Next Wave Ideas – Why It’s Important for Small Business to Keep Data Safe

Why It’s Important for Small Business to Keep Data Safe

Shaun Wiggins, President and CEO of Soteryx Corp

It is ironic that as small businesses have become increasingly complacent about news headlines highlighting massive data breaches — i.e., Facebook, Yahoo, Equifax and Target — the threat of data breaches among small businesses is greater now than ever before. It is painfully clear that cybersecurity policy, training and operational risk management solutions remain insufficient to protect businesses against cyber threats. Lack of awareness among the small business community, and proper training among staff is the main reason data breaches continue unabated.

This is clear when most surveys conclude that more than 80 percent of small businesses don’t believe they are at risk for a data breach. Yet the majority of cyberattacks target small businesses, resulting in 60 percent of those businesses going bankrupt within six months of the incident. Research reveals that as much as 74 percent of small businesses admit that they have no cybersecurity safeguards in place, no cybersecurity insurance policies, and no cybersecurity procedural training for staff. In some business circles, this lack security processes and procedures would amount to negligence.

This is likely to change as legislation continues to catch up with data breaches, especially considering data privacy scandals such as we have recently witnessed with Facebook’s latest controversy. Looking toward the not-so-distant future, businesses will more than likely assume legal liability if regulations become law, targeting all businesses that have access to an individual’s personal data.

Small businesses need to immediately adopt practices to help safeguard data. What can you do to make your business safe? The first thing is to realize that the question is not whether your business may be targeted, but when, especially if your staff is not trained properly on how to keep your data safe. Education and training is critical to maintaining a safe IT infrastructure given that almost 65 percent of data breaches happen due to internal staff negligence.

Second, the key to protecting your data is to find the right cybersecurity and crisis management consultant to assess your vulnerability profile, advise you on the steps you need to take to prevent data breaches, and remain compliant with regulations that could prevent you from doing business in the future. A cybersecurity specialist will be able to help you:


1. Determine what data you have that is considered confidential

“Confidential” data is defined by law, and includes, but is not limited to a customer or client’s personally identifiable data like social security number, home address, bank account numbers, etc. For business clients, this can include confidential information like financial information, business plans, and sales information, and trade secrets.
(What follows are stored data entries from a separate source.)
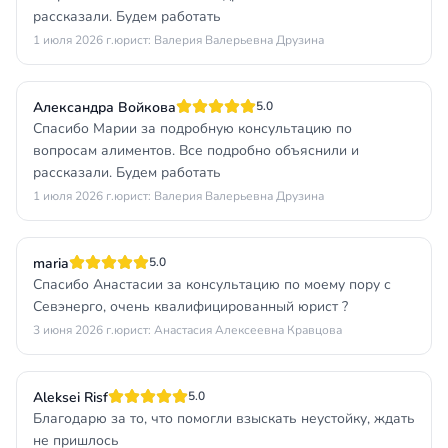
рассказали. Будем работать
1 июля 2026 г.
юрист: Валерия Валерьевна Друзина
Александра Войкова
5.0
Спасибо Марии за подробную консультацию по
вопросам алиментов. Все подробно объяснили и
рассказали. Будем работать
1 июля 2026 г.
юрист: Валерия Валерьевна Друзина
maria
5.0
Спасибо Анастасии за консультацию по моему пору с
Севэнерго, очень квалифицированный юрист ?
3 июня 2026 г.
юрист: Анастасия Алексеевна Кравцова
Aleksei Risf
5.0
Благодарю за то, что помогли взыскать неустойку, ждать
не пришлось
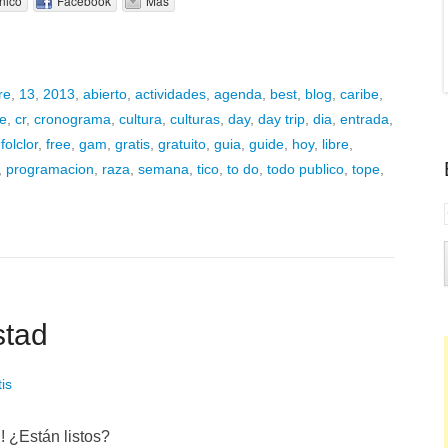
nico
Facebook
Más
re
,
13
,
2013
,
abierto
,
actividades
,
agenda
,
best
,
blog
,
caribe
,
se
,
cr
,
cronograma
,
cultura
,
culturas
,
day
,
day trip
,
dia
,
entrada
,
,
folclor
,
free
,
gam
,
gratis
,
gratuito
,
guia
,
guide
,
hoy
,
libre
,
,
programacion
,
raza
,
semana
,
tico
,
to do
,
todo publico
,
tope
,
stad
is
! ¿Están listos?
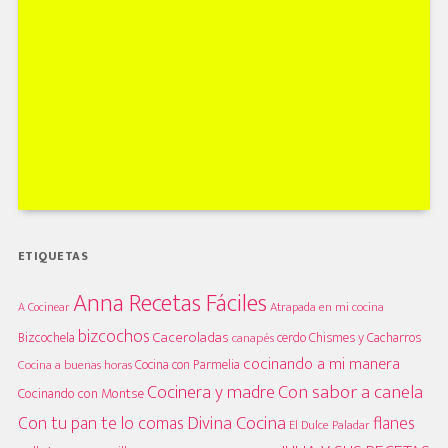
ETIQUETAS
Anna Recetas Fáciles
A Cocinear
Atrapada en mi cocina
bizcochos
Caceroladas
Bizcochela
cerdo
Chismes y Cacharros
canapés
cocinando a mi manera
Cocina con Parmelia
Cocina a buenas horas
Cocinera y madre
Con sabor a canela
Cocinando con Montse
Divina Cocina
Con tu pan te lo comas
flanes
El Dulce Paladar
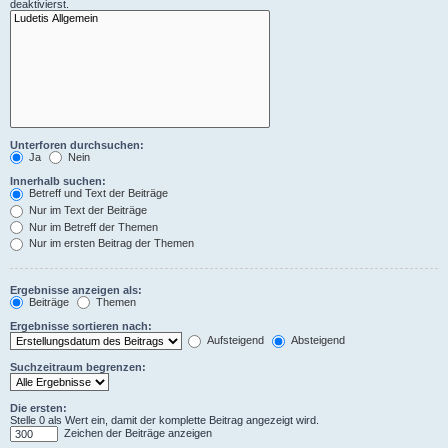
deaktivierst.
Unterforen durchsuchen:
Ja
Nein
Innerhalb suchen:
Betreff und Text der Beiträge
Nur im Text der Beiträge
Nur im Betreff der Themen
Nur im ersten Beitrag der Themen
Ergebnisse anzeigen als:
Beiträge
Themen
Ergebnisse sortieren nach:
Aufsteigend
Absteigend
Suchzeitraum begrenzen:
Die ersten:
Stelle 0 als Wert ein, damit der komplette Beitrag angezeigt wird.
Zeichen der Beiträge anzeigen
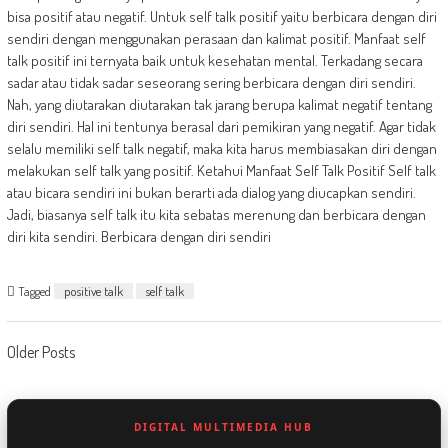
bisa positif atau negatif. Untuk self talk positif yaitu berbicara dengan diri
sendiri dengan menggunakan perasaan dan kalimat positif. Manfaat self
talk positif ini ternyata baik untuk kesehatan mental. Terkadang secara
sadar atau tidak sadar seseorang sering berbicara dengan diri sendiri.
Nah, yang diutarakan diutarakan tak jarang berupa kalimat negatif tentang
diri sendiri. Hal ini tentunya berasal dari pemikiran yang negatif. Agar tidak
selalu memiliki self talk negatif, maka kita harus membiasakan diri dengan
melakukan self talk yang positif. Ketahui Manfaat Self Talk Positif Self talk
atau bicara sendiri ini bukan berarti ada dialog yang diucapkan sendiri.
Jadi, biasanya self talk itu kita sebatas merenung dan berbicara dengan
diri kita sendiri. Berbicara dengan diri sendiri
Tagged
positive talk
self talk
Posts
Older Posts
navigation
DIGITAL MULTIMEDIA HUB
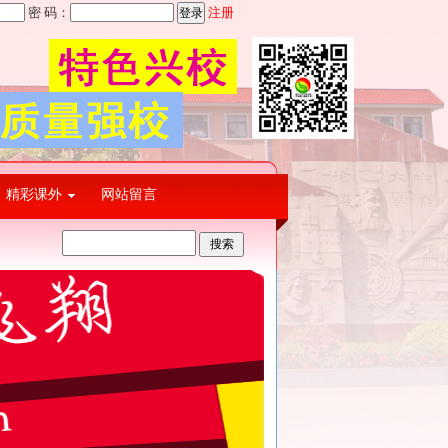
密 码：
注册
精彩课外
网站留言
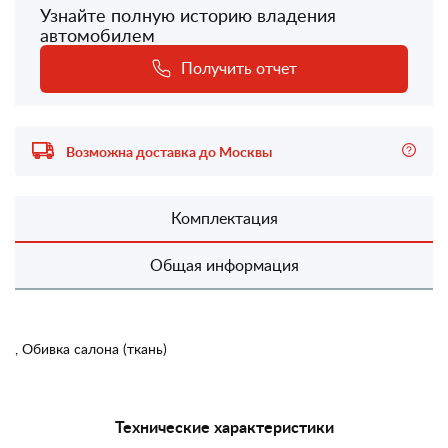
Узнайте полную историю владения
автомобилем
Получить отчет
Возможна доставка до Москвы
Комплектация
Общая информация
, Обивка салона (ткань)
Технические характеристики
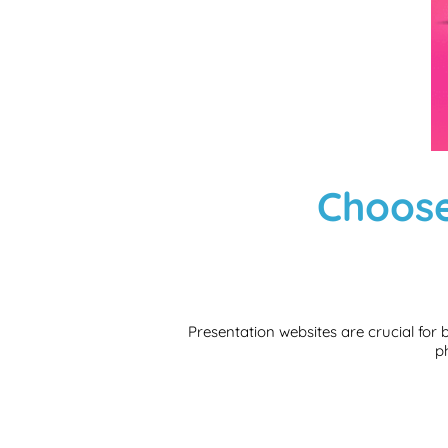
Choose
Presentation websites are crucial for
p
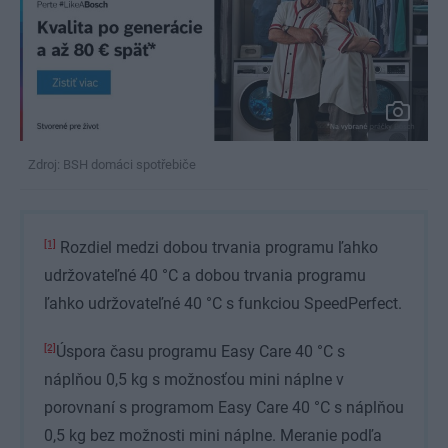
Zdroj: BSH domáci spotřebiče
[1]
Rozdiel medzi dobou trvania programu ľahko
udržovateľné 40 °C a dobou trvania programu
ľahko udržovateľné 40 °C s funkciou SpeedPerfect.
[2]
Úspora času programu Easy Care 40 °C s
náplňou 0,5 kg s možnosťou mini náplne v
porovnaní s programom Easy Care 40 °C s náplňou
0,5 kg bez možnosti mini náplne. Meranie podľa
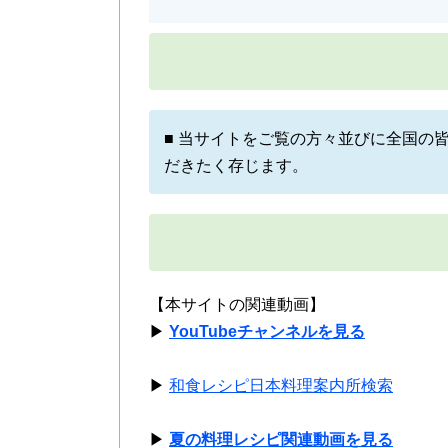
■ 当サイトをご覧の方々並びに全国の
だきたく存じます。
【本サイトの関連動画】
▶
YouTubeチャンネルを見る
▶
和食レシピ日本料理案内所検索
▶
夏の料理レシピ関連動画を見る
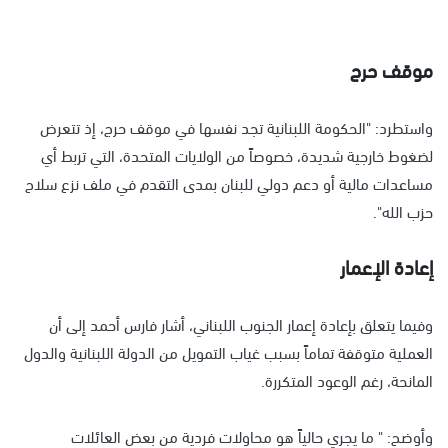
موقف حرج
واستطرد: "الحكومة اللبنانية تجد نفسها في موقف حرج، إذ تتعرض
لضغوط خارجية شديدة، خصوصاً من الولايات المتحدة، التي تربط أي
مساعدات مالية أو دعم دولي للبنان بمدى التقدم في ملف نزع سلاح
حزب الله".
إعادة الإعمار
وفيما يتعلق بإعادة إعمار الجنوب اللبناني، أشار فارس أحمد إلى أن
العملية متوقفة تماماً بسبب غياب التمويل من الدولة اللبنانية والدول
المانحة، رغم الوعود المتكررة.
وأوضح: " ما يجري حالياً هو محاولات فردية من بعض العائلات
2. Remain Diligent Regarding Background Checks

As much as 70 percent of fraud in small businesses is committed by employees. As a result, background checks are essential before giving employees access to data, which if leaked, makes you vulnerable to loss of business and lawsuits by those whose information has been made public.


3. Secure Your Network

Strong encryption is a critical first step to protecting your data. It is also important to disable the broadcasting function on your network to prevent it from being visible to third parties.


4. Build A Firewall

Malicious software, or malware, can gain access into your network system, resulting in programs breaking down, and loss of data. Building a secure and dedicated company network is major step to prevent breaches. The internal network must also have strong built-in security.


5. Store data safely

Look where you store your data. Cloud storage offers increased data security and allows employees to easily access information wherever they are. Also, because resilience is critical, be sure to regularly back up your data in a different, secure locations.


6. Control data use

Be selective when giving staff access to different types of data. This allows you to isolate and minimize potential breaches.


7. Encrypt Your Data

Encrypting data helps to protect the confidentiality as it is stored on computer systems and transmitted across the internet or other computer networks..

8. Train your staff

Spending money on consultants, new software, or fancy equipment will mean nothing if your staff is not trained properly. This is because most data breaches occur due to internal staff negligence.

9. Include Your Employees in Creating Security Policy

Make sure your staff understands the information your company’s cybersecurity policies and procedures. Employees are an integral part of implementing any security upgrades you decide are necessary to keep your data safe. Only your staff can tell you if your security standards are relevant, working, and have essential security components because they are working with the data day-to-day.

10. Include Mobile Devices in Your Company’s Security Plan

Whether employers admit it or not, company information — especially communications — will end up on employees’ personal devices like mobile phones. As a result, it is critical that your business articulates security requirements and training along with privacy policies to your employees that includes any of their personal devices.

Shaun Wiggins is president and CEO of Soteryx Corp., a technology company that helps protect and promote businesses of all sizes. Shaun is recognized as a leading authority in analytics-based online and offline engagement. He has more than 25 years of experience in understanding the psychology related to what motivates individuals to act as well as how they can be motivated. Shaun has used his expertise in stakeholder relationship engagement to develop algorithms that analyze individual and group behavior to help businesses and governments employ predictive analytics used to develop engagement strategies. Shaun has expert project and program management experience related to the secure use of individuals’ and communities’ use of data.